Sabine Nielsen-Adrian Plitzco

Sabine Nielsen-Adrian Plitzco

Sabine Nielsen

Meine Heimat:  Föhr ... oder Australien

Autorin 2Immer wieder kehre ich zurück auf die Insel, auf der ich geboren wurde und bis zu meinem 20. Lebensjahr lebte. Obwohl ich wie so viele Föhrer Auswanderin wurde, ein faszinierendes Land zu meiner zweiten Heimat gemacht habe, gelingt es mir nicht, mich abzunabeln von der kleinen, grünen Insel, die ich für einen großen, trockenen Kontinent getauscht habe.
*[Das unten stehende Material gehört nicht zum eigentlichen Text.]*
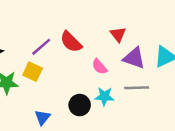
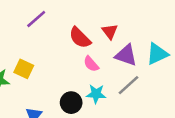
red semicircle: (71, 42) -> (80, 38), moved
purple line: (41, 47) -> (36, 19), moved
gray line: (137, 88) -> (129, 85), turned -40

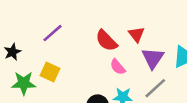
purple line: (36, 19) -> (53, 33), moved
purple triangle: (126, 55) -> (153, 58), turned 45

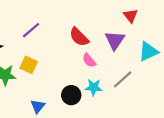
red triangle: (136, 34) -> (131, 16), moved
purple triangle: (153, 58) -> (115, 40), moved

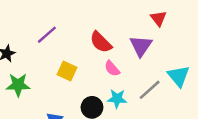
cyan triangle: (148, 51) -> (178, 76), moved, turned -45
yellow square: (29, 65) -> (67, 71), moved

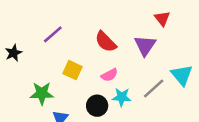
pink semicircle: (112, 69) -> (109, 75), moved, turned -77
green star: (18, 85) -> (42, 93), moved

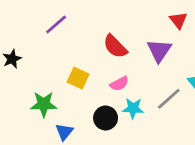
purple line: (53, 34) -> (56, 24), moved

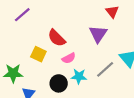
red semicircle: (115, 46) -> (57, 38), moved

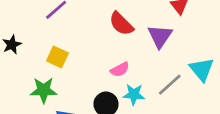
red semicircle: (57, 38) -> (121, 24), moved
yellow square: (38, 54) -> (57, 57), moved

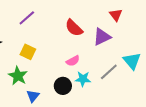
purple triangle: (160, 36) -> (102, 37), turned 30
green star: (44, 90) -> (18, 76), turned 30

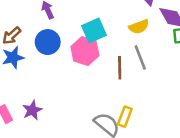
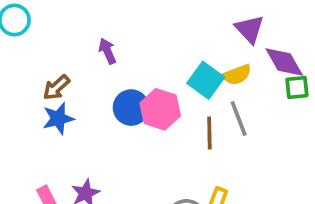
cyan square: (94, 30) -> (206, 80), moved, turned -30
blue circle: (48, 42) -> (131, 108), moved

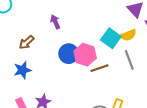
blue star: (58, 118) -> (22, 70), moved
brown line: (209, 133) -> (99, 68), moved, turned 72

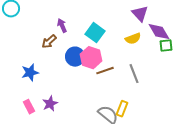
cyan square: (111, 38) -> (95, 33), moved
brown arrow: (27, 42) -> (49, 42), moved
gray line: (129, 60) -> (134, 74), moved

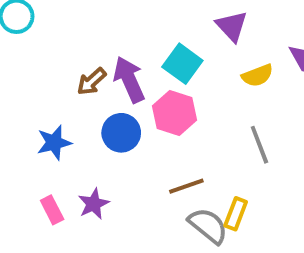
purple triangle: (140, 14) -> (232, 26), moved
purple arrow: (62, 26) -> (129, 79), moved, size x1.6
blue circle: (75, 57) -> (121, 133), moved
brown line: (105, 71) -> (186, 186), moved

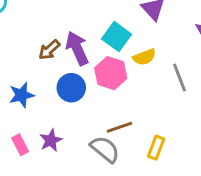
yellow semicircle: (257, 76) -> (144, 57), moved
gray line: (259, 145) -> (179, 77), moved
gray semicircle: (208, 226) -> (105, 149), moved

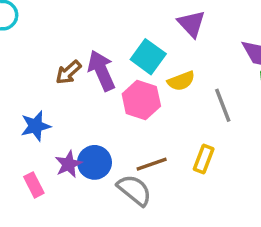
blue circle: (71, 88) -> (94, 162), moved
purple star: (51, 140) -> (69, 164), moved
yellow rectangle: (156, 148) -> (204, 159), moved

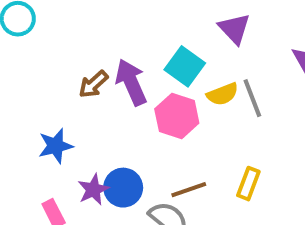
gray line: (223, 105) -> (252, 98), moved

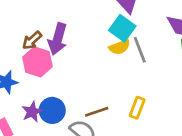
cyan square: (185, 66) -> (122, 28), moved
purple arrow: (131, 82) -> (58, 39), turned -140
pink hexagon: (177, 116) -> (37, 62), moved

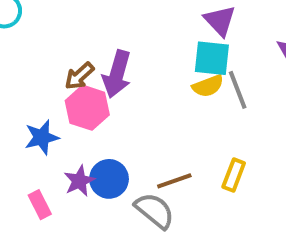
cyan square: (122, 28) -> (212, 58), turned -30

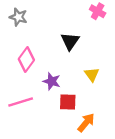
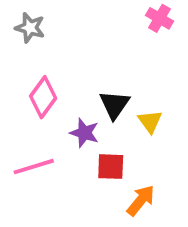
black triangle: (70, 41) -> (114, 105), moved

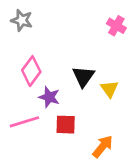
pink cross: (159, 18) -> (116, 26), moved
purple star: (84, 133) -> (49, 97), moved
red square: (111, 167) -> (66, 125), moved

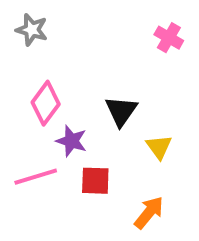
yellow triangle: (110, 89) -> (159, 147), moved

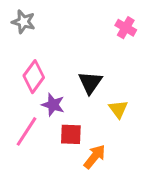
pink line: (36, 177) -> (26, 131), turned -40
orange arrow: (149, 212) -> (95, 157), moved

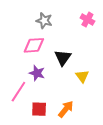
gray star: (23, 22) -> (44, 21), moved
pink diamond: (34, 77) -> (34, 45), moved, turned 50
red square: (71, 134) -> (39, 109), moved

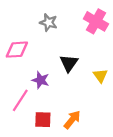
pink cross: (87, 20) -> (96, 21), size x1.5
pink diamond: (34, 45) -> (17, 50), moved
yellow triangle: (82, 76) -> (100, 76), moved

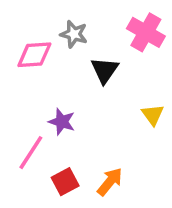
pink diamond: (17, 50) -> (34, 55), moved
black triangle: (69, 63) -> (105, 70), moved
red square: (43, 120) -> (65, 182), turned -30

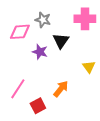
pink cross: (146, 32) -> (85, 19), turned -30
purple star: (62, 122) -> (40, 52), moved
orange arrow: (110, 182) -> (61, 89), moved

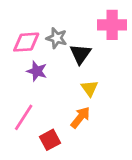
gray star: (43, 20) -> (57, 38), moved
purple star: (40, 52) -> (37, 71), moved
yellow triangle: (89, 67) -> (90, 88), moved

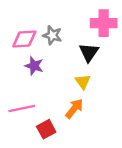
black triangle: (80, 54) -> (89, 52), moved
pink line: (24, 117) -> (22, 108), turned 45

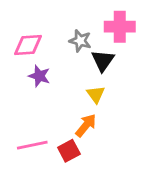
gray star: (52, 35) -> (80, 41), moved
pink line: (22, 108) -> (32, 145), moved
red square: (46, 129) -> (69, 151), moved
In Australien lebe ich in Melbourne – ein Glück, finde ich, denn Melbourne in dem Staat Victoria hat einige Ähnlichkeiten mit Deutschland. Victoria heißt auch „der Gartenstaat“: Die Leute hier sind stolz auf ihre Gärten, und das hat mich angesteckt – auch ich bin eine eifrige Gärtnerin geworden. Aber nicht nur die Gärten erfreuen das Gemüt – in Melbourne haben (heimwehkranke?) Einwanderer schon vor über 150 Jahren ganze Alleen von europäischen Bäumen angelegt. In Melbourne gibt es Straßen und Parks, wo man im Herbst durch eine dicke Lage Herbstblätter waten kann und sich zurückversetzt fühlt in die eigene Kindheit. Auch das Klima spielt freundlich mit – obwohl es im Sommer sehr heiß werden kann (bis zu 45 Grad), dauern die heißen Tage selten länger als drei Tage an – und es gibt in Victoria ganz deutlich vier Jahreszeiten. Der Winter bringt frostig kalte Nächte und Schnee auf den Bergen. Der Frühling verheißt uns laue Abende, vom Gesang der Vögel beschwingt. Der Herbst mit seinen milden, stillen Tagen, an denen es scheint, als hielte die Welt den Atem an, und als sei die Natur in goldenes Licht getaucht, versetzt mich immer zurück auf die Insel – wo die Sonne auf dem glattgespannten Meer spielt und die Äcker schwarz gegen die Stoppelfelder leuchten.

 



Zu HauseMelbourne ist eine gemütliche Stadt und eine Stadt, die von ihren Einwanderern geprägt ist. Hier muss man sich Zeit lassen, die ganz verschiedenen Viertel zu entdecken. Melbourne breitet sich aus wie eine behäbige Dame – im Süden streckt sie sich an der Port Phillip Bay entlang aus – bietet Strände und Esplanaden, Cafés und einen attraktiven Hafen. Im Norden schaut sie ins Land hinein – eine Landschaft geprägt von Eukalyptusbäumen und von leerer Weite. Kliffs und Naturparks, Strände mit wilder Brandung, erstaunliche Farnwälder, Orte, die an den wilden Westen erinnern, Einsamkeit, ausgetrocknete Erde oder ertragreiches Farmland – rundherum um die Stadt findet man die Kontraste, die einen Deutschen immer auf’s Neue erstaunen. Ganz egal, wie lange man in der Ferne lebt, gewisse Aspekte muten immer wieder befremdlich an – und so fühle ich mich zurückgezogen zu der kleinen Nordseeinsel, wo der Rhythmus des Lebens bestimmt ist von Ebbe und Flut und Generationen von Familien, die sich diesem Rhythmus unterworfen und ihm, wenn nötig, getrotzt haben. Inzwischen habe ich zwei „Heimaten“ – die Große, Multikulturelle hier... die Kleine, Gemütliche, Bezaubernde dort.

Vita im Zeitraffer

Geboren wurde ich am 10. April 1952 in Wyk auf Föhr. Das bedeutete, dass mein Geburtstag oft ums Osterfest fiel. Der Geburtstagstisch war dann immer osterlich dekoriert!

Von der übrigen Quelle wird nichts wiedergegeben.